A new Rent Stabilization Code (Code) became effective on May 1, 1987 and the instant declaratory judgment action was commenced on June 9, 1987, predicated upon provisions of that Code which apply to certain "family members” (including a grandson) and provide that "if the tenant is deceased at the expiration of the lease term, such tenant’s family member * * * who has been residing with such tenant in the housing accommodation as a primary resident for a period of no less than two years immediately prior to the death of the tenant * * * shall be entitled to a renewal lease.” (Rent Stabilization Code [9 NYCRR] § 2523.5 [b] [2]; § 2520.6 [o].) In their answer and counterclaim defendants alleged, inter alia, that plaintiff moved into and took occupancy of the apartment after Ethel Lesser’s death and that he did not occupy the apartment as a primary resident for the two years prior to her death, and in addition to seeking the dismissal of plaintiffs complaint, judgment was sought declaring that plaintiff is not a primary resident of the apartment nor a tenant in occupancy and is not entitled to a renewal lease or to purchase the stock as an insider pursuant to the offering plan.

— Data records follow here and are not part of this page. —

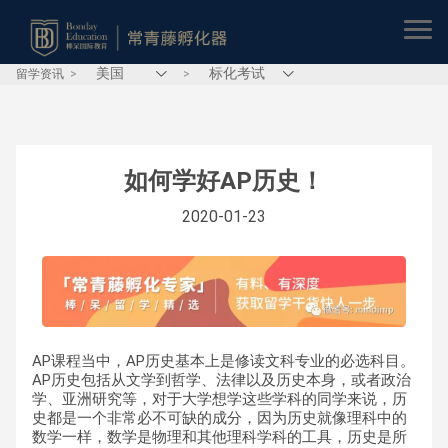
留学资讯
>
>
如何学好AP历史！
2020-01-23
AP课程当中，AP历史基本上是修读文科专业的必选科目。
AP历史包括从文学到哲学、法律以及历史本身，或者政治
学、亚洲研究等，对于大学想学这些学科的同学来说，历
史都是一个非常必不可缺的成分，因为历史就像理科中的
数学一样，数学是物理和其他理科学科的工具，历史是所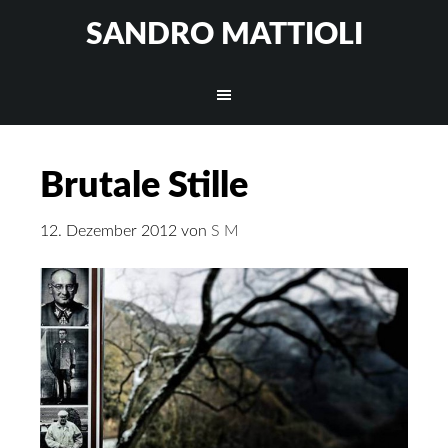
SANDRO MATTIOLI
Brutale Stille
12. Dezember 2012
von
S M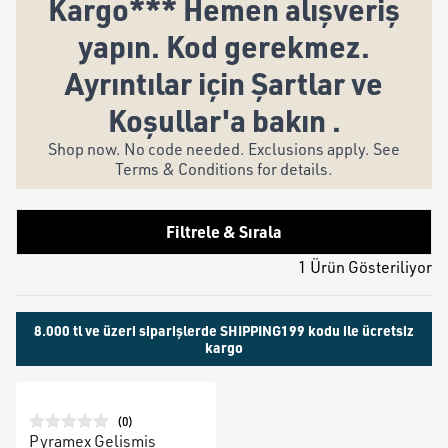
Kargo*** Hemen alışveriş
yapın. Kod gerekmez.
Ayrıntılar için Şartlar ve
Koşullar'a bakın .
Shop now. No code needed. Exclusions apply. See
Terms & Conditions for details.
Filtrele & Sırala
1 Ürün Gösteriliyor
8.000 tl ve üzeri siparişlerde SHIPPING199 kodu ile ücretsiz
kargo
(
0
)
Pyramex Gelişmiş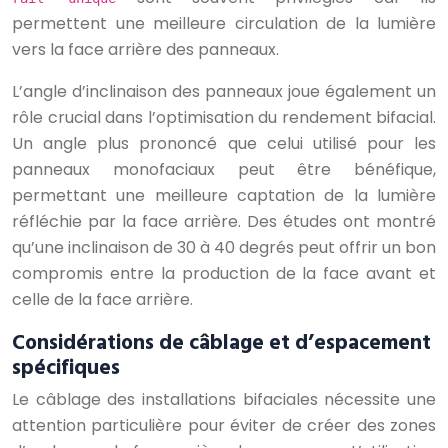
permettent une meilleure circulation de la lumière
vers la face arrière des panneaux.
L’angle d’inclinaison des panneaux joue également un
rôle crucial dans l’optimisation du rendement bifacial.
Un angle plus prononcé que celui utilisé pour les
panneaux monofaciaux peut être bénéfique,
permettant une meilleure captation de la lumière
réfléchie par la face arrière. Des études ont montré
qu’une inclinaison de 30 à 40 degrés peut offrir un bon
compromis entre la production de la face avant et
celle de la face arrière.
Considérations de câblage et d’espacement
spécifiques
Le câblage des installations bifaciales nécessite une
attention particulière pour éviter de créer des zones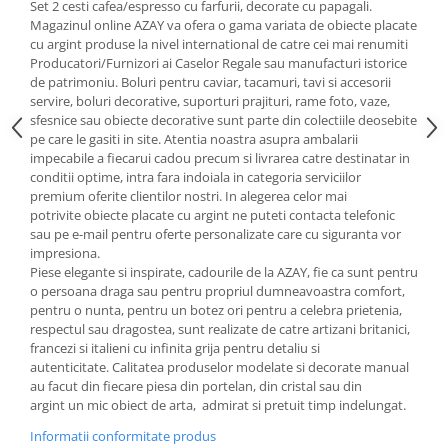
Cote Noire
Set 2 cesti cafea/espresso cu farfurii, decorate cu papagali.
ARRIS
Magazinul online AZAY va ofera o gama variata de obiecte placate
cu argint produse la nivel international de catre cei mai renumiti
CELESTIAL PLATINUM
Producatori/Furnizori ai Caselor Regale sau manufacturi istorice
CORNUCOPIA
de patrimoniu. Boluri pentru caviar, tacamuri, tavi si accesorii
INTAGLIO
servire, boluri decorative, suporturi prajituri, rame foto, vaze,
sfesnice sau obiecte decorative sunt parte din colectiile deosebite
JASPER CONRAN GOLD
pe care le gasiti in site. Atentia noastra asupra ambalarii
RENAISSANCE GOLD
impecabile a fiecarui cadou precum si livrarea catre destinatar in
ANTHEMION BLUE
conditii optime, intra fara indoiala in categoria serviciilor
premium oferite clientilor nostri. In alegerea celor mai
BUTTERFLY BLOOM
potrivite obiecte placate cu argint ne puteti contacta telefonic
OLD COUNTRY ROSES
sau pe e-mail pentru oferte personalizate care cu siguranta vor
impresiona.
PASHMINA
Piese elegante si inspirate, cadourile de la AZAY, fie ca sunt pentru
SIGNET PLATINUM
o persoana draga sau pentru propriul dumneavoastra comfort,
CELESTIAL GOLD
pentru o nunta, pentru un botez ori pentru a celebra prietenia,
respectul sau dragostea, sunt realizate de catre artizani britanici,
NATURE
francezi si italieni cu infinita grija pentru detaliu si
CHINOISERIE WHITE
autenticitate. Calitatea produselor modelate si decorate manual
JASPER CONRAN WHITE
au facut din fiecare piesa din portelan, din cristal sau din
argint un mic obiect de arta, admirat si pretuit timp indelungat.
GILDED MUSE
WONDERLUST
Informatii conformitate produs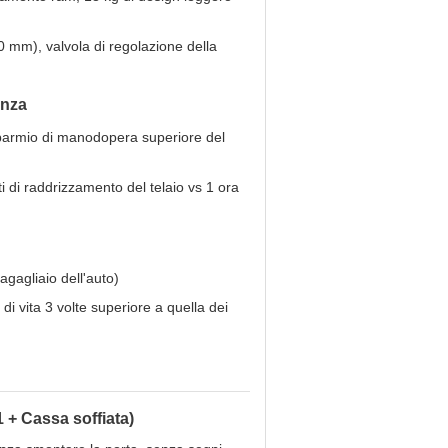
mm), valvola di regolazione della
enza
parmio di manodopera superiore del
i di raddrizzamento del telaio vs 1 ora
agagliaio dell'auto)
i vita 3 volte superiore a quella dei
1 + Cassa soffiata)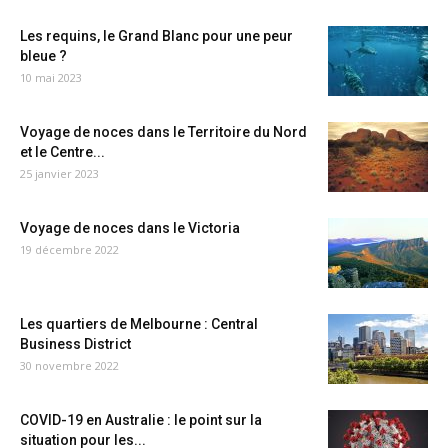
Les requins, le Grand Blanc pour une peur
bleue ?
10 mai 2023
Voyage de noces dans le Territoire du Nord
et le Centre...
25 janvier 2023
Voyage de noces dans le Victoria
19 décembre 2022
Les quartiers de Melbourne : Central
Business District
30 novembre 2022
COVID-19 en Australie : le point sur la
situation pour les...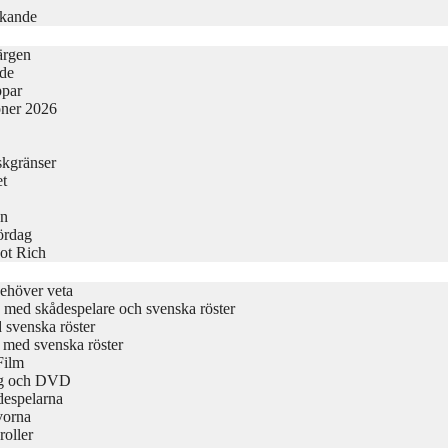
rkande
ärgen
ide
ppar
oner 2026
skgränser
et
en
Lördag
ot Rich
ehöver veta
ta med skådespelare och svenska röster
d svenska röster
t med svenska röster
Film
ing och DVD
despelarna
vorna
roller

On the motion and cross motion before the IAS court, the parties strenuously litigated two issues — (1) whether the provisions of the new Code were to be applied retroactively and (2) whether plaintiff grandson had lived in the apartment as a primary resident for the requisite two-year period. The IAS court did not address the factual primary residence issue because it concluded that the relevant provisions of the new Rent Stabilization Code were not to be applied retroactively, and, that in the absence of such statutory authority, the ruling in Sullivan v Brevard Assocs. (66 NY2d 489), limiting the right to a renewal lease to the tenant named in the original lease, was controlling. Accordingly, the complaint was dismissed and a declaration in favor of defendants was entered.

We hold, to the contrary, that the remedial provisions of the new Rent Stabilization Code should apply retroactively. Since we find that the proof in the record sufficiently establishes that plaintiff occupied the subject apartment as his primary residence during the requisite period, we further hold that he is entitled to the protection of the relevant provisions of the 1987 Code. Accordingly, we reverse and grant judgment declaring in favor of the plaintiff.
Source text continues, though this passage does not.